When Searching a Red-Black tree, this means in worst-case:
- a height difference of 2 between the left and right sub tree
When Searching a n AVL tree, this means in worst-case :
- a height difference of 1 between the left and right sub tree
A Red-Black tree has to peform one additional compare during a 'Search' in worst-case. This makes the AVL tree 'quicker' with respect to Searching in worst-case for both smaller and larger data sets.
The two sources (the answer from Stack Overflow and the benchmark) seem to match in that regard.
2. Average Case
2.1 Insert
The definition of 'average-case', in case of the red-black tree and avl tree 'Insert' operation, is when data gets inserted on a random side of the tree. In case of the bench mark this means using a random number generator.
When 'Inserting' in a Red-Black tree, this means in average-case:
- The chance of a Color Flip becomes heigher (in comparison to a worst-case scenario) when 'Inserting' randomly on the left or right side of a Red-Black tree.
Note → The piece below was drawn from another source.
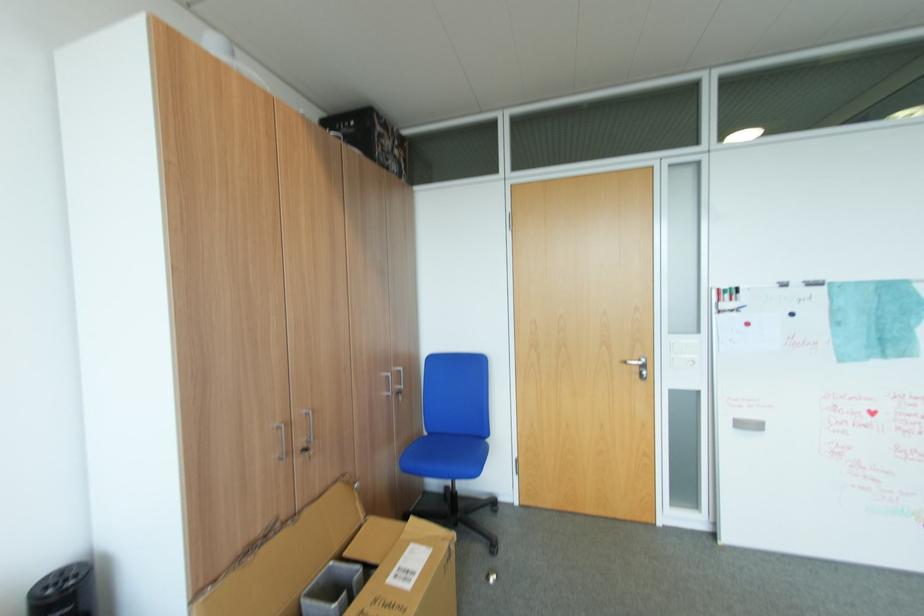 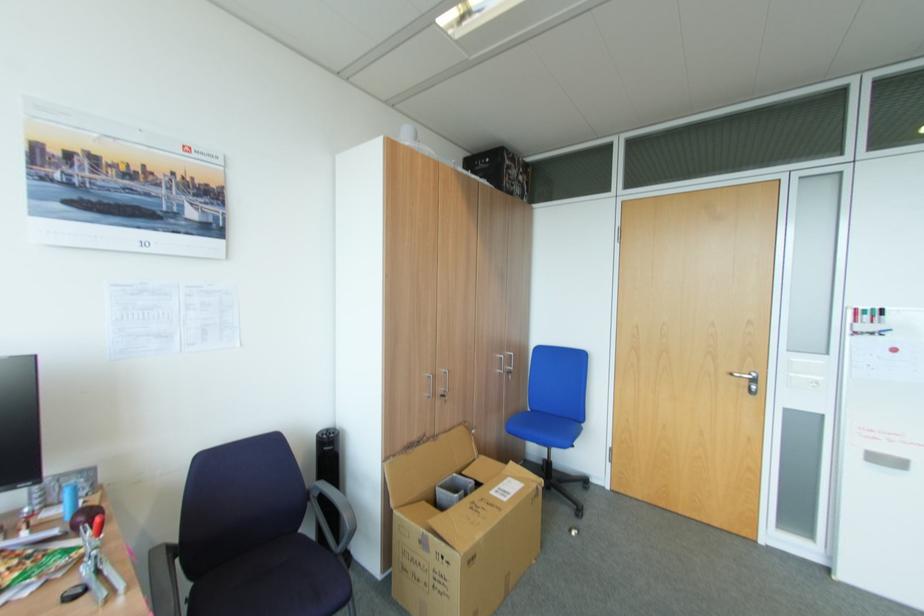 Locate, in the second image, the point that corresponds to point 724,301 in the first image.

(861, 322)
As a result, less Rotations will take place in a Red-Black tree. In general, Rebalancing will be done less frequent in comparison to worst-case.
- The chance of inbalance becomes smaller (in comparison to a worst-case scenario) as nodes are more distributed. This means 'Searching' become a less 'dominant' factor.
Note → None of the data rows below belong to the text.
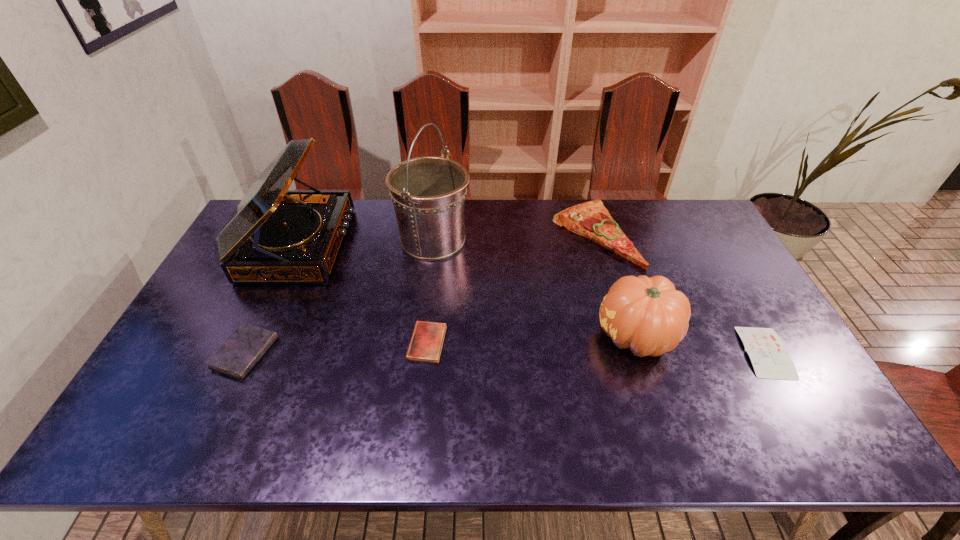 Where is `the closest diary relative to the leftmost diary`? This screenshot has height=540, width=960. the closest diary relative to the leftmost diary is located at coordinates (427, 339).

Locate which diary is the second closest to the shortest diary. Please provide its 2D coordinates. Your answer should be formatted as a tuple, i.e. [(x, y)], where the tuple contains the x and y coordinates of a point satisfying the conditions above.

[(241, 351)]

Locate an element on the screen. vacant space that satisfies the following two spatial constraints: 1. on the carved face of the rightmost diary; 2. on the left side of the fifth shortest object is located at coordinates (642, 352).

Locate an element on the screen. Image resolution: width=960 pixels, height=540 pixels. free region that satisfies the following two spatial constraints: 1. on the back side of the rightmost diary; 2. on the carved face of the third tallest object is located at coordinates (756, 336).

Locate an element on the screen. The image size is (960, 540). free spot that satisfies the following two spatial constraints: 1. on the carved face of the rightmost object; 2. on the right side of the third tallest object is located at coordinates (642, 352).

Where is `vacant position in the image that satisfies the following two spatial constraints: 1. on the front-facing side of the sixth shortest object; 2. on the back side of the second diary from right to left`? vacant position in the image that satisfies the following two spatial constraints: 1. on the front-facing side of the sixth shortest object; 2. on the back side of the second diary from right to left is located at coordinates (253, 343).

The height and width of the screenshot is (540, 960). Identify the location of vacant region that satisfies the following two spatial constraints: 1. on the back side of the tallest object; 2. on the left side of the leftmost diary. (298, 240).

Find the location of a particular element. The height and width of the screenshot is (540, 960). free space that satisfies the following two spatial constraints: 1. on the back side of the tallest object; 2. on the left side of the fourth shortest object is located at coordinates (434, 234).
When 'Inserting' in a AVL tree, this means in average-case:
- The AVL Tree will only benifit from the random distribution as it only has a single 'way' of rebalancing.
Random Insertion that causes inbalance will make an AVL tree Rotate, while it might make the Red-Black tree to Color Flip. Color flips are less 'expensive' than Rotations. The 'Searching' act, during Insertion, becomes less relevant as data will be more distributed on the right and left side of the tree. I.e. the chance of a height difference of 2 between right and left sub tree, in case of a Red-Black tree, becomes smaller (in comparison to an worst-case).
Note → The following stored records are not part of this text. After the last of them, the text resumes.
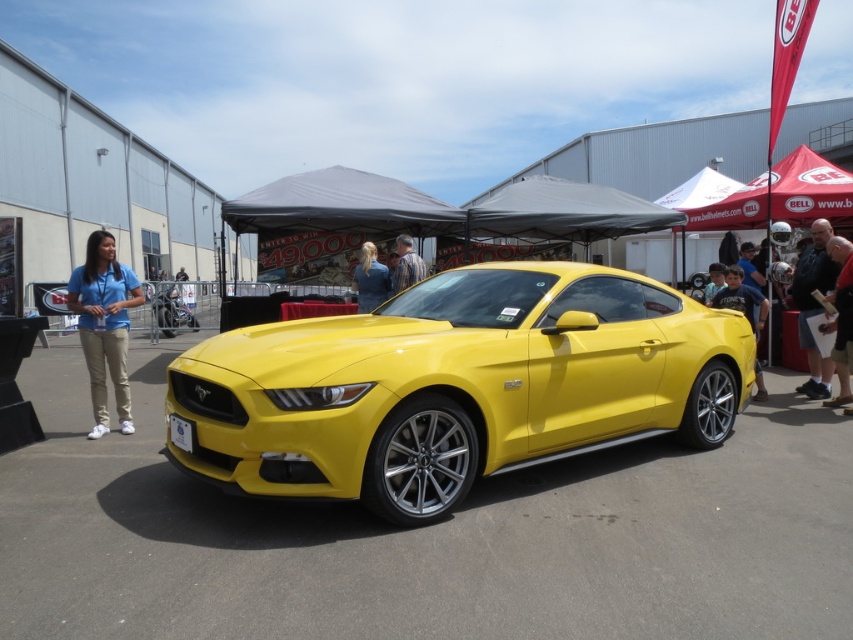 Question: From the image, what is the correct spatial relationship of matte blue shirt at left in relation to reddish-brown leather jacket at right?

Choices:
 (A) above
 (B) below

Answer: (A)

Question: Based on their relative distances, which object is nearer to the yellow glossy car at center?

Choices:
 (A) matte blue shirt at left
 (B) reddish-brown leather jacket at right
 (C) blue denim jacket at center
 (D) striped shirt at center

Answer: (B)

Question: Does yellow glossy car at center have a greater width compared to reddish-brown leather jacket at right?

Choices:
 (A) no
 (B) yes

Answer: (B)

Question: Can you confirm if yellow glossy car at center is positioned below reddish-brown leather jacket at right?

Choices:
 (A) no
 (B) yes

Answer: (B)

Question: Which object is closer to the camera taking this photo?

Choices:
 (A) matte blue shirt at left
 (B) yellow glossy car at center
 (C) striped shirt at center

Answer: (B)

Question: Which object is farther from the camera taking this photo?

Choices:
 (A) yellow glossy car at center
 (B) reddish-brown leather jacket at right
 (C) blue denim jacket at center

Answer: (C) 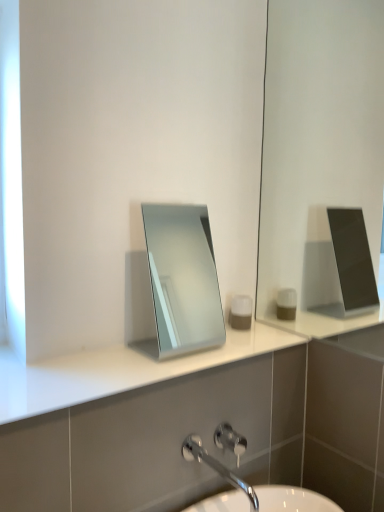 Describe the element at coordinates (117, 371) in the screenshot. I see `white glossy counter top at center` at that location.

At what (x,y) coordinates should I click in order to perform the action: click on matte gray container at center. Please return your answer as a coordinate pair (x, y). The width and height of the screenshot is (384, 512). Looking at the image, I should click on (241, 312).

Is white glossy counter top at center to the right of matte gray container at center from the viewer's perspective?

Incorrect, white glossy counter top at center is not on the right side of matte gray container at center.

Considering the sizes of objects white glossy counter top at center and matte gray container at center in the image provided, who is thinner, white glossy counter top at center or matte gray container at center?

matte gray container at center.

From the image's perspective, would you say white glossy counter top at center is positioned over matte gray container at center?

No.

Is white glossy counter top at center turned away from matte gray container at center?

No, matte gray container at center is not at the back of white glossy counter top at center.

Is chrome metallic faucet at lower center taller than matte gray container at center?

No, chrome metallic faucet at lower center is not taller than matte gray container at center.

Consider the image. Is chrome metallic faucet at lower center surrounding matte gray container at center?

No, matte gray container at center is not surrounded by chrome metallic faucet at lower center.

Locate an element on the screen. Image resolution: width=384 pixels, height=512 pixels. tap that appears below the matte gray container at center (from the image's perspective) is located at coordinates (217, 467).

Is the position of chrome metallic faucet at lower center less distant than that of matte gray container at center?

Yes, the depth of chrome metallic faucet at lower center is less than that of matte gray container at center.

What's the angular difference between silver metallic mirror at center and chrome metallic faucet at lower center's facing directions?

The angle between the facing direction of silver metallic mirror at center and the facing direction of chrome metallic faucet at lower center is 0.274 degrees.

Is silver metallic mirror at center touching chrome metallic faucet at lower center?

No, silver metallic mirror at center is not touching chrome metallic faucet at lower center.

Would you say silver metallic mirror at center is inside or outside chrome metallic faucet at lower center?

silver metallic mirror at center is outside chrome metallic faucet at lower center.

Which object is wider, silver metallic mirror at center or chrome metallic faucet at lower center?

With larger width is chrome metallic faucet at lower center.

Is white glossy counter top at center taller than silver metallic mirror at center?

No.

How much distance is there between white glossy counter top at center and silver metallic mirror at center?

white glossy counter top at center and silver metallic mirror at center are 1.94 meters apart.

Is white glossy counter top at center looking in the opposite direction of silver metallic mirror at center?

No, white glossy counter top at center's orientation is not away from silver metallic mirror at center.

From a real-world perspective, which is physically above, white glossy counter top at center or silver metallic mirror at center?

silver metallic mirror at center is physically above.

From a real-world perspective, is matte gray container at center beneath white glossy counter top at center?

No, from a real-world perspective, matte gray container at center is not below white glossy counter top at center.

Image resolution: width=384 pixels, height=512 pixels. I want to click on counter top on the left of matte gray container at center, so click(x=117, y=371).

Can you confirm if matte gray container at center is positioned to the right of white glossy counter top at center?

Yes.

Would you say matte gray container at center is outside white glossy counter top at center?

matte gray container at center is positioned outside white glossy counter top at center.

Can you tell me how much silver metallic mirror at center and brushed metal shower at lower center differ in facing direction?

The angular difference between silver metallic mirror at center and brushed metal shower at lower center is 0.275 degrees.

Who is smaller, silver metallic mirror at center or brushed metal shower at lower center?

brushed metal shower at lower center.

Is silver metallic mirror at center situated inside brushed metal shower at lower center or outside?

silver metallic mirror at center lies outside brushed metal shower at lower center.

In the image, is silver metallic mirror at center positioned in front of or behind brushed metal shower at lower center?

Visually, silver metallic mirror at center is located in front of brushed metal shower at lower center.

Does point (238, 323) appear closer or farther from the camera than point (246, 441)?

Clearly, point (238, 323) is more distant from the camera than point (246, 441).

Is matte gray container at center next to chrome metallic faucet at lower center?

No, matte gray container at center is not making contact with chrome metallic faucet at lower center.

Identify the location of toiletry above the chrome metallic faucet at lower center (from the image's perspective). Image resolution: width=384 pixels, height=512 pixels. (241, 312).

The width and height of the screenshot is (384, 512). Find the location of `counter top located on the left of matte gray container at center`. counter top located on the left of matte gray container at center is located at coordinates click(117, 371).

You are a GUI agent. You are given a task and a screenshot of the screen. Output one action in this format:
    pyautogui.click(x=<x>, y=<y>)
    Task: Click on the toiletry on the right of chrome metallic faucet at lower center
    
    Given the screenshot: What is the action you would take?
    pyautogui.click(x=241, y=312)

Which object lies further to the anchor point white glossy counter top at center, chrome metallic faucet at lower center or matte gray container at center?

The object further to white glossy counter top at center is matte gray container at center.

From the picture: Estimate the real-world distances between objects in this image. Which object is further from white glossy counter top at center, matte gray container at center or silver metallic mirror at center?

silver metallic mirror at center is further to white glossy counter top at center.

Considering their positions, is white glossy counter top at center positioned closer to silver metallic mirror at center than chrome metallic faucet at lower center?

The object closer to silver metallic mirror at center is white glossy counter top at center.

Which object lies further to the anchor point brushed metal shower at lower center, white glossy counter top at center or silver metallic mirror at center?

The object further to brushed metal shower at lower center is silver metallic mirror at center.

Looking at this image, from the image, which object appears to be nearer to silver metallic mirror at center, matte gray container at center or white glossy counter top at center?

matte gray container at center.

When comparing their distances from silver metallic mirror at center, does brushed metal shower at lower center or chrome metallic faucet at lower center seem further?

Among the two, brushed metal shower at lower center is located further to silver metallic mirror at center.

Based on their spatial positions, is white glossy counter top at center or silver metallic mirror at center further from chrome metallic faucet at lower center?

silver metallic mirror at center lies further to chrome metallic faucet at lower center than the other object.

Estimate the real-world distances between objects in this image. Which object is closer to brushed metal shower at lower center, chrome metallic faucet at lower center or matte gray container at center?

→ chrome metallic faucet at lower center.

Where is `mirror between chrome metallic faucet at lower center and matte gray container at center in the front-back direction`? The image size is (384, 512). mirror between chrome metallic faucet at lower center and matte gray container at center in the front-back direction is located at coordinates (183, 278).

Locate an element on the screen. toiletry between silver metallic mirror at center and brushed metal shower at lower center in the up-down direction is located at coordinates (241, 312).

At what (x,y) coordinates should I click in order to perform the action: click on mirror positioned between white glossy counter top at center and matte gray container at center from near to far. Please return your answer as a coordinate pair (x, y). Looking at the image, I should click on (183, 278).

The image size is (384, 512). What are the coordinates of `tap positioned between white glossy counter top at center and brushed metal shower at lower center from near to far` in the screenshot? It's located at (217, 467).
The Red-Black tree in the average case for the 'Insert' operation is 'quicker' than the AVL tree and is independent from the number of elements in the data set. The bench mark aligns with this statement. However, the https://stackoverflow.com/a/28846533/10061169 does not.
2.2 Search
The definition of 'average-case', in case of the Red-Black tree and AVL tree 'search' operation, is when nodes are randomly distributed between the left and right trees. In case of the bench mark this means using a random number generator.
As data gets inserted in a more distributed fashion, the chance of inbalance will reduce. This means the Red-Black tree will probably encounter a height difference of 2 less frequent in comparison to the worst-case. As 'extreme' inbalance in the Red-Black tree will arise less frequent the AVL and Red-Black tree will perform identical for the Average case 'Search' operation.
The benchmark seems to align with the AVL and Red-Black tree performing identical in the average-case for the 'Search' operation. However, the stack overflow post does not. It states that the AVL tree is always faster in terms of 'Searching'.
Questions:
- What seems unclear to me is why the Red-Black tree in worst case is quicker for the 'Insert' operation? I.e. Why are 2 color flips and 1 additional compare in the Red-Black tree faster than 1 rotation from the AVL tree?
- The bench mark shows that the Red-Black tree is 'quicker' in the average-case for the 'Insert' operation than the AVL tree. However, the https://stackoverflow.com/a/28846533/10061169 indicates it is not the case for larger data sets. Does that mean the stackoverflow answer didn't take the average-case into account or am I missing something?
- The bench mark shows that the Red-Black tree and AVL tree peform similair in the average-case for the 'Search' operation. However, the https://stackoverflow.com/a/28846533/10061169 disagrees. Does that mean the stackoverflow answer didn't take the average-case into account or am I missing something?
- Does anyone have an AVL vs Red-Black tree bench mark of the 'Delete' operation both for average and worst-case?